The fact that it only shows you this for a short time period also gets around the problem of you being able to show to a third party how you voted (in cases of vote-buying or coercion), because under the Estonian system you can also vote as many times as you like (with only the final vote being counted). So you could use this verification to 'prove' to someone that you voted the way they wanted you to — and then log in again an hour later and vote for someone different.

1 comments

But it also means that a virus that intercepts your PIN and your ID card can log in an hour later and vote for someone different. You then would have no way of knowing.
As I said, this particular approach isn't a solution to every potential problem.

However, I'm much less concerned with this threat than with the much simpler virus that simply changes your vote in real time.

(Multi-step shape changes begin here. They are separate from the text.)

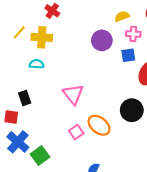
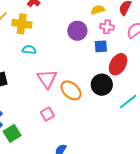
cyan semicircle: (37, 64) -> (29, 50), moved
black circle: (132, 110) -> (102, 85), moved
orange ellipse: (99, 125) -> (71, 90), moved

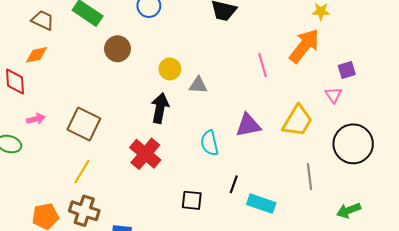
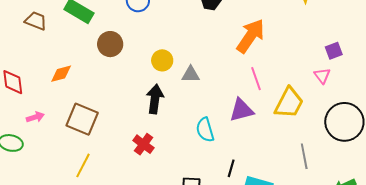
orange arrow: (304, 46) -> (251, 36), moved
orange diamond: (36, 55) -> (61, 74), moved
pink line: (263, 65) -> (256, 79), moved
red cross: (145, 154) -> (144, 144), size x0.7

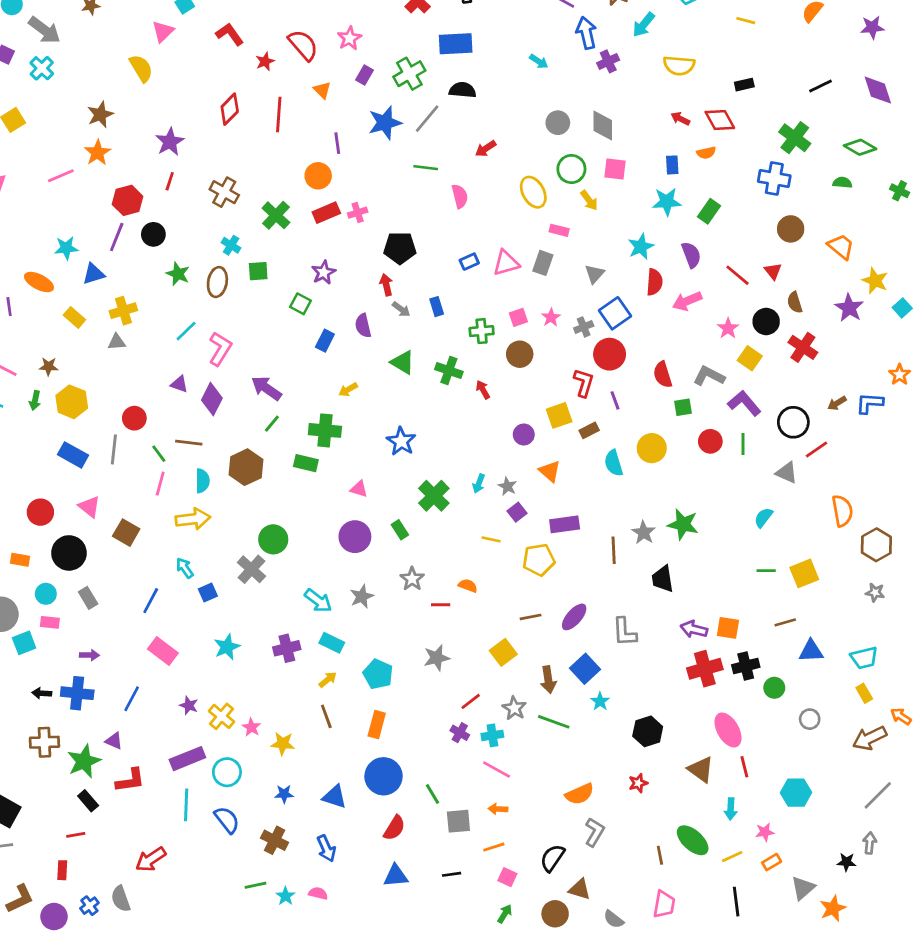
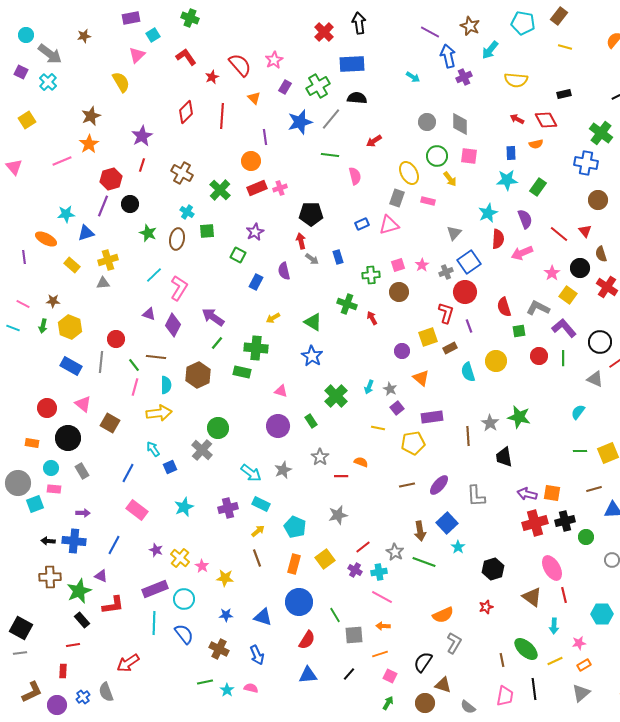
gray rectangle: (543, 263) -> (397, 198), moved
green triangle: (403, 362) -> (313, 322), moved
yellow square: (503, 652) -> (325, 559), moved
black line: (452, 874) -> (349, 674), turned -40
gray triangle: (803, 888) -> (581, 693), moved
black line: (736, 902) -> (534, 689), moved

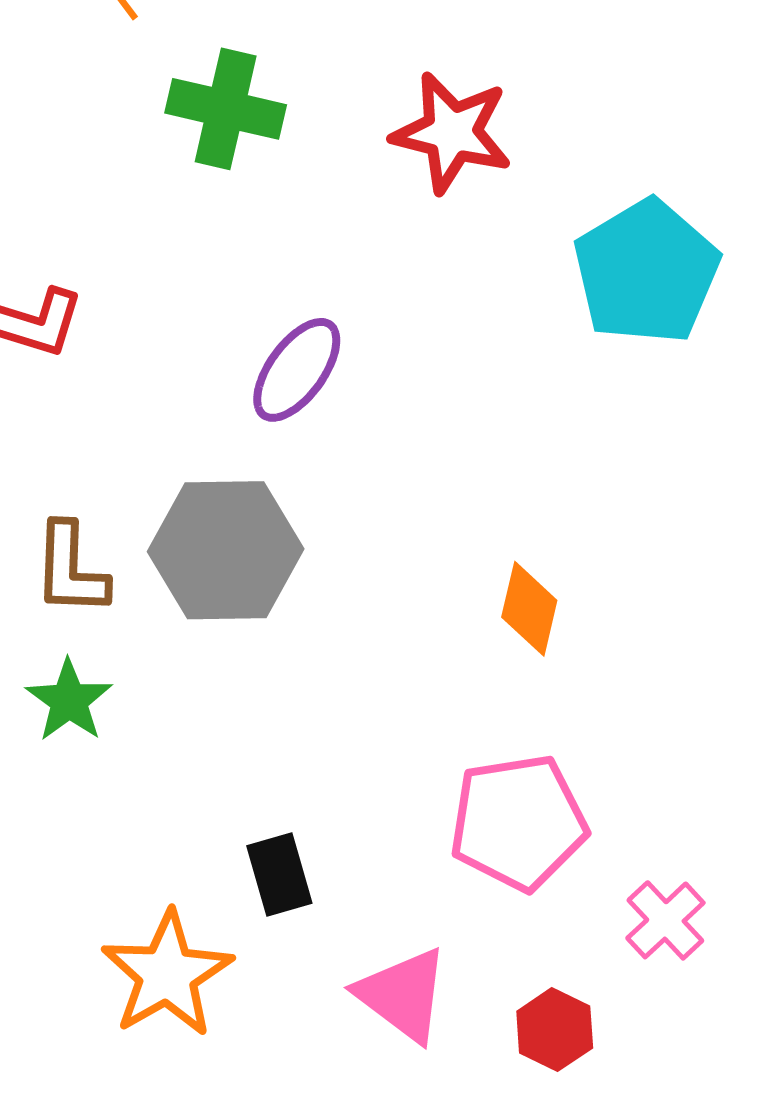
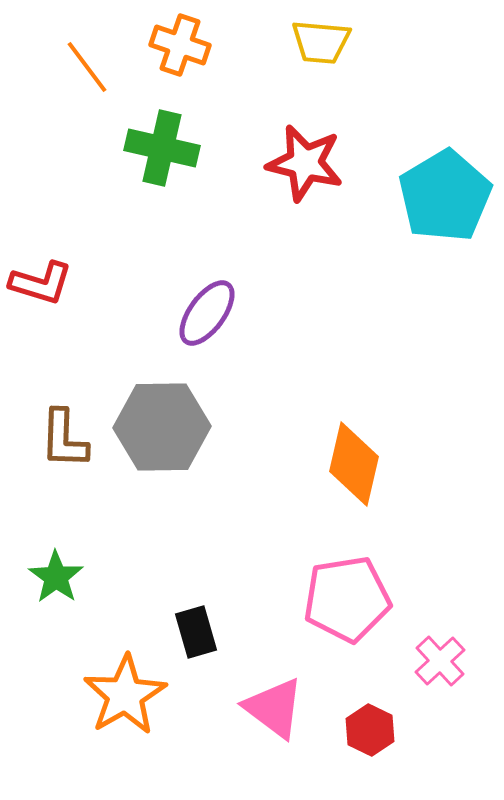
cyan pentagon: (646, 272) -> (445, 196), moved
orange diamond: (529, 609) -> (354, 464), size x1.4
green star: (69, 701) -> (56, 577), moved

Most people I know don't leave their ID card connected at all time; so the virus would need to wait for the next opportune moment, rather than silently casting this vote whilst you're not at my computer — thus significantly increasing the chances that at least some people would notice it. If it also had to load the voting software again to send the vote (I don't know enough about the protocols around this to know if it would have to or not), then it would be even more likely that some people would notice.

And on top of that, don't forget that the ID-card software shows on launch how many times you've digitally signed things. Most people almost certainly don't pay much attention to that number, but I'm sure some people would notice it rising unexpectedly from the virus, and an investigation could happen.